I know this is a really general question and "how long is a piece of sting" and all that but where I have experience cooking I am an uber novice in baking!

So my question is what basic ingredients so I go out and get to start baking. I like things like brownies and dessert bars!!

Thanks again

Pichet


----------



## Addie (Dec 7, 2011)

Start with a simple recipe that interests you. Look at the needed ingredients. The more you bake, the more your ingredient supply will build up. If it is chocolate desserts you are looking at, then you will definitely need chocolate. Unsweetened, Semi-sweetened squares, chocolate chips, cocoa, (does the recipe call for Dutch process?) Double acting baking powder, flour, (all purpose or cake flour?) Nuts, pecans, walnuts, hazel, etc.  (make sure that those who will be eating your treasures are not allergic to nuts) Read the recipe carefully.
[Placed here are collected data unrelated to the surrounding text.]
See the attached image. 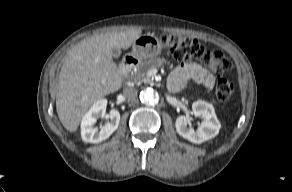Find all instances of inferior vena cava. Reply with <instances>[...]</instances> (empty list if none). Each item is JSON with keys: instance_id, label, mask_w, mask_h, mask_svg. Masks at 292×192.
Wrapping results in <instances>:
<instances>
[{"instance_id": "inferior-vena-cava-1", "label": "inferior vena cava", "mask_w": 292, "mask_h": 192, "mask_svg": "<svg viewBox=\"0 0 292 192\" xmlns=\"http://www.w3.org/2000/svg\"><path fill=\"white\" fill-rule=\"evenodd\" d=\"M123 95L128 99V100H135L138 96V91L135 87H126L123 90Z\"/></svg>"}]
</instances>
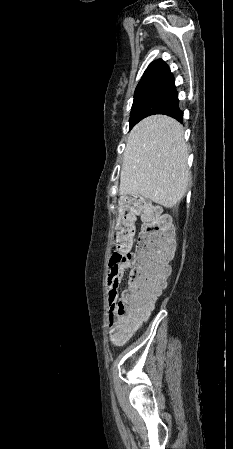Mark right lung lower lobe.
I'll list each match as a JSON object with an SVG mask.
<instances>
[{"instance_id": "obj_1", "label": "right lung lower lobe", "mask_w": 233, "mask_h": 449, "mask_svg": "<svg viewBox=\"0 0 233 449\" xmlns=\"http://www.w3.org/2000/svg\"><path fill=\"white\" fill-rule=\"evenodd\" d=\"M157 114H165V115L171 116L172 118H174L182 123L183 112L179 109V102L177 104H174L171 107H168V108L160 111Z\"/></svg>"}]
</instances>
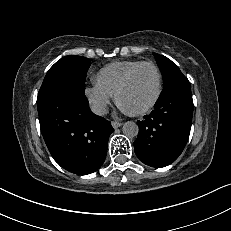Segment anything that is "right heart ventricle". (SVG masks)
<instances>
[{
	"label": "right heart ventricle",
	"instance_id": "e07e8e85",
	"mask_svg": "<svg viewBox=\"0 0 231 231\" xmlns=\"http://www.w3.org/2000/svg\"><path fill=\"white\" fill-rule=\"evenodd\" d=\"M141 62L138 60H124L109 63L97 72L95 82L103 90L114 95L128 72Z\"/></svg>",
	"mask_w": 231,
	"mask_h": 231
}]
</instances>
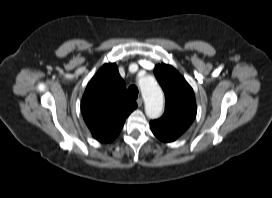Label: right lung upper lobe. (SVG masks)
Returning <instances> with one entry per match:
<instances>
[{"mask_svg": "<svg viewBox=\"0 0 272 198\" xmlns=\"http://www.w3.org/2000/svg\"><path fill=\"white\" fill-rule=\"evenodd\" d=\"M137 107L126 94L116 64L103 65L88 83L81 101L83 119L92 135L108 143L120 133L125 119Z\"/></svg>", "mask_w": 272, "mask_h": 198, "instance_id": "cb5924a9", "label": "right lung upper lobe"}]
</instances>
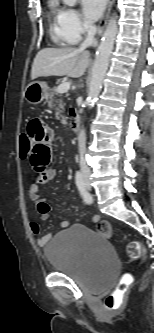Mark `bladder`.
I'll return each instance as SVG.
<instances>
[{
    "label": "bladder",
    "instance_id": "1",
    "mask_svg": "<svg viewBox=\"0 0 154 333\" xmlns=\"http://www.w3.org/2000/svg\"><path fill=\"white\" fill-rule=\"evenodd\" d=\"M43 256L55 272L98 288L109 284L117 268L111 244L84 224H75L57 232L44 246Z\"/></svg>",
    "mask_w": 154,
    "mask_h": 333
}]
</instances>
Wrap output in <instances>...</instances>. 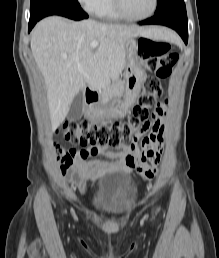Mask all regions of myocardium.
<instances>
[{
    "label": "myocardium",
    "instance_id": "f54148a6",
    "mask_svg": "<svg viewBox=\"0 0 219 258\" xmlns=\"http://www.w3.org/2000/svg\"><path fill=\"white\" fill-rule=\"evenodd\" d=\"M113 4H114V8H115L117 14L121 18L130 20V21H142V20H146V19L150 18L151 16H153L155 14V12L158 9L159 0H154L152 10L149 13L142 15V16H132V15L128 14L123 6L122 0H113Z\"/></svg>",
    "mask_w": 219,
    "mask_h": 258
}]
</instances>
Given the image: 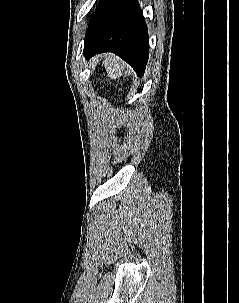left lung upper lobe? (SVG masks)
Here are the masks:
<instances>
[{
  "label": "left lung upper lobe",
  "instance_id": "obj_1",
  "mask_svg": "<svg viewBox=\"0 0 239 303\" xmlns=\"http://www.w3.org/2000/svg\"><path fill=\"white\" fill-rule=\"evenodd\" d=\"M117 0H100L96 11L93 13L85 38L99 25L103 17L108 13Z\"/></svg>",
  "mask_w": 239,
  "mask_h": 303
}]
</instances>
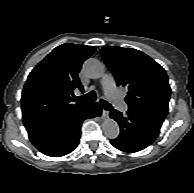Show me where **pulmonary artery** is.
Returning <instances> with one entry per match:
<instances>
[{"label":"pulmonary artery","instance_id":"pulmonary-artery-1","mask_svg":"<svg viewBox=\"0 0 194 193\" xmlns=\"http://www.w3.org/2000/svg\"><path fill=\"white\" fill-rule=\"evenodd\" d=\"M101 84L104 88L106 97L111 101V103L119 110L125 111L127 108L126 104L115 87L112 75L105 74L101 80Z\"/></svg>","mask_w":194,"mask_h":193}]
</instances>
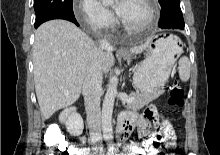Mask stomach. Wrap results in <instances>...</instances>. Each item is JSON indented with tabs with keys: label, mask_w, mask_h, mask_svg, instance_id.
Wrapping results in <instances>:
<instances>
[{
	"label": "stomach",
	"mask_w": 220,
	"mask_h": 155,
	"mask_svg": "<svg viewBox=\"0 0 220 155\" xmlns=\"http://www.w3.org/2000/svg\"><path fill=\"white\" fill-rule=\"evenodd\" d=\"M180 43L175 35L159 36L155 42L147 43L146 58L133 75L135 88L147 95L159 93L170 77L176 58L182 52Z\"/></svg>",
	"instance_id": "1"
}]
</instances>
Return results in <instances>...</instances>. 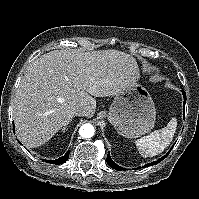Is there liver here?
Masks as SVG:
<instances>
[{"label":"liver","instance_id":"1","mask_svg":"<svg viewBox=\"0 0 199 199\" xmlns=\"http://www.w3.org/2000/svg\"><path fill=\"white\" fill-rule=\"evenodd\" d=\"M138 77L135 59L118 50H54L40 56L27 68L13 102L19 140L29 148L43 145L72 120L76 107L90 118L94 97L115 96Z\"/></svg>","mask_w":199,"mask_h":199}]
</instances>
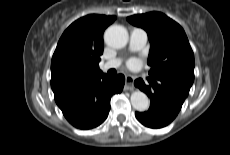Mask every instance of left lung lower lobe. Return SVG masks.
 <instances>
[{"mask_svg":"<svg viewBox=\"0 0 230 155\" xmlns=\"http://www.w3.org/2000/svg\"><path fill=\"white\" fill-rule=\"evenodd\" d=\"M151 81L152 87L146 85L142 79L134 82L136 87L151 98L149 110L136 112L135 116L146 127L162 128L176 118L189 92L174 84L153 79Z\"/></svg>","mask_w":230,"mask_h":155,"instance_id":"1","label":"left lung lower lobe"}]
</instances>
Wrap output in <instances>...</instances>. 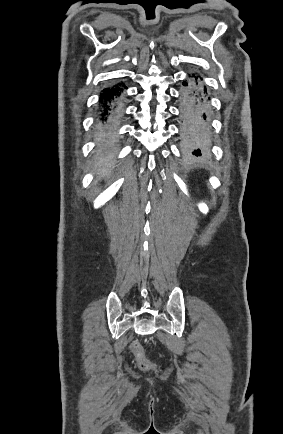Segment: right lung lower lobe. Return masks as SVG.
Returning a JSON list of instances; mask_svg holds the SVG:
<instances>
[{"mask_svg": "<svg viewBox=\"0 0 283 434\" xmlns=\"http://www.w3.org/2000/svg\"><path fill=\"white\" fill-rule=\"evenodd\" d=\"M122 89L117 86L111 90H104L101 96V113L99 115V128L106 130L109 125L117 118V99L121 94Z\"/></svg>", "mask_w": 283, "mask_h": 434, "instance_id": "obj_1", "label": "right lung lower lobe"}]
</instances>
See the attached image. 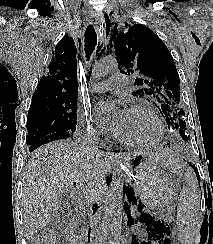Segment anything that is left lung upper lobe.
<instances>
[{
    "mask_svg": "<svg viewBox=\"0 0 213 244\" xmlns=\"http://www.w3.org/2000/svg\"><path fill=\"white\" fill-rule=\"evenodd\" d=\"M114 34L110 47L115 49L118 68L121 73L135 77L132 94L153 97L169 130L188 141L185 112L180 103L179 75L166 45L142 24Z\"/></svg>",
    "mask_w": 213,
    "mask_h": 244,
    "instance_id": "obj_1",
    "label": "left lung upper lobe"
}]
</instances>
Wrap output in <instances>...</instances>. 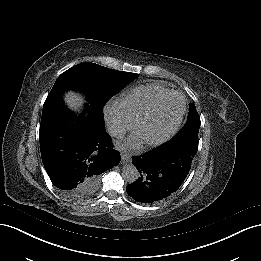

Most baking calls for all purpose. I love to bake. Everyone loves dessert. Not everyone loves liver. Good luck with your new adventure.


----------



## Rocklobster (Dec 7, 2011)

One thing people who love to cook probably have in common is love of food shopping. As Addie said, you should build up your supplies, so take your time in shops and see what's out there. Browse the shelves and you will get loads of ideas this way. Buy one or two small things every time to add to your larder.  Bulk stores are great for small amounts which help keep your costs down. . Even if you don't plan on using them right away, plan to down the road. This way when the urge strikes, you have some ingredients you can use to bake something. Don't forget the eggs, milk(even a can of evaporated or sweetened condenced), and even if you aren't a fan  of  butter, it will keep in the freezer for when you need it, peanut butter, shredded coconut will keep for ages, bit of vegetable oil or margerine. You can come up with very basic recipes if you have some of the ingredients to work with.

I would also start with old fashioned simple stuff. These recipes were developed during a different time when people didn't have access to the ingredients they do today, so therefore, the recipes have few, very common, ingredients.  Today's creations can be a bit intimidating for someone who doesn't do this on a regular basis.


----------